Exercise requirements - The text of every record, exactly as given and with no pictures, should be your output.

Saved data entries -

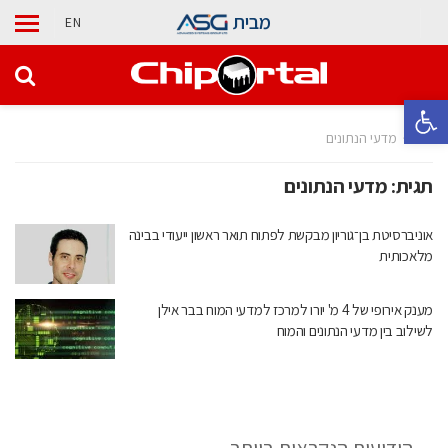
מבית
EN
פתח סרגל נגישות
בית
מדעי הנתונים
תגית:
מדעי הנתונים
אוניברסיטת בן־גוריון מבקשת לפתוח תואר ראשון ייעודי בבינה
מלאכותית
מענק אירופי של 4 מ' יורו למרכז למדעי המוח בבר אילן
לשילוב בין מדעי הנתונים והמוח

Exercise response -
מבית
EN
פתח סרגל נגישות
בית
מדעי הנתונים
תגית:
מדעי הנתונים
אוניברסיטת בן־גוריון מבקשת לפתוח תואר ראשון ייעודי בבינה
מלאכותית
מענק אירופי של 4 מ' יורו למרכז למדעי המוח בבר אילן
לשילוב בין מדעי הנתונים והמוח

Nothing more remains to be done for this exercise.